Although the airport admitted local communities have “legitimate concerns” about noise, it is still proposing to extend Saturday flight times by up to seven hours.

A report on its previous consultation, which received more than 5,000 responses, said its new proposals “balance” public concerns with the “operational and business needs” of the airport and its airlines. The overwhelming concerns for most people were the effect extra flights would have on noise, air quality and climate change.

The report showed that 70 per cent of people commenting online did not support passenger increases at all. Taking into account the views of people consulted at events and passengers travelling through the airport, 40 per cent did not support any passenger increase.

Although the airport is not proposing to increase its 111,000 annual flight limit, it is hoping to increase the annual cap on passengers from 6.5 million to 9 million.
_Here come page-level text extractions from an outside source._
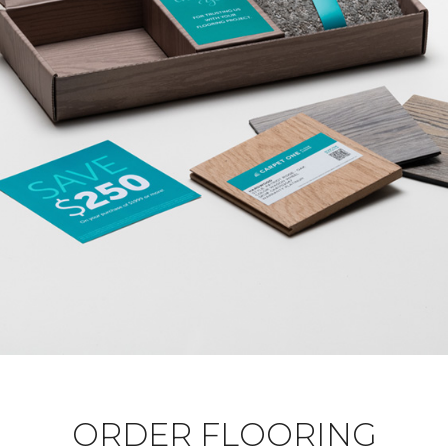
ORDER FLOORING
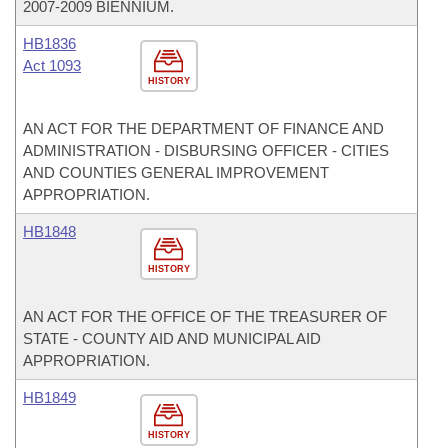
2007-2009 BIENNIUM.
HB1836
Act 1093
HISTORY
AN ACT FOR THE DEPARTMENT OF FINANCE AND
ADMINISTRATION - DISBURSING OFFICER - CITIES
AND COUNTIES GENERAL IMPROVEMENT
APPROPRIATION.
HB1848
HISTORY
AN ACT FOR THE OFFICE OF THE TREASURER OF
STATE - COUNTY AID AND MUNICIPAL AID
APPROPRIATION.
HB1849
HISTORY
By comparison, in 2019, it saw about 84,000 flights on its runways, carrying a total of 5.1 million passengers.

Other proposals include allowing nine planes to take off or land between 6:30am and 6:59am each morning, an increase of three.

London City Airport has promised to only use “cleaner, quieter, new generation” aircraft during the extended hours. It says longer hours will mean it can offer more leisure routes and trips to more distant destinations and could lower fares.
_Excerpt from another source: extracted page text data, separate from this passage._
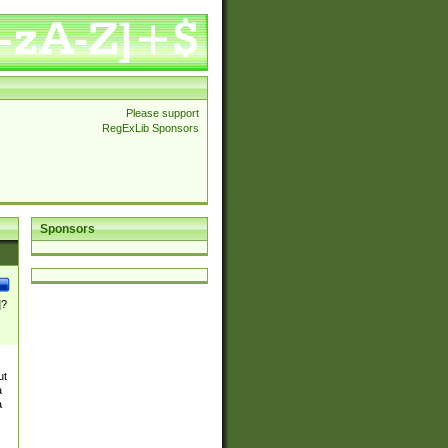
Please support
RegExLib Sponsors
Sponsors
]?
ut
a
a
But the campaign group Hacan East, set up to oppose the airport’s expansion, argues that these aircraft are only quieter during take-off because they rise at a steeper angle, with less noticeable improvements to noise during the rest of the flight.

Newham Council, which is considering the formal planning application, has now opened a statutory public consultation that will close on February 27.

Comments can be left on the Newham planning website, which also has full details of the plans.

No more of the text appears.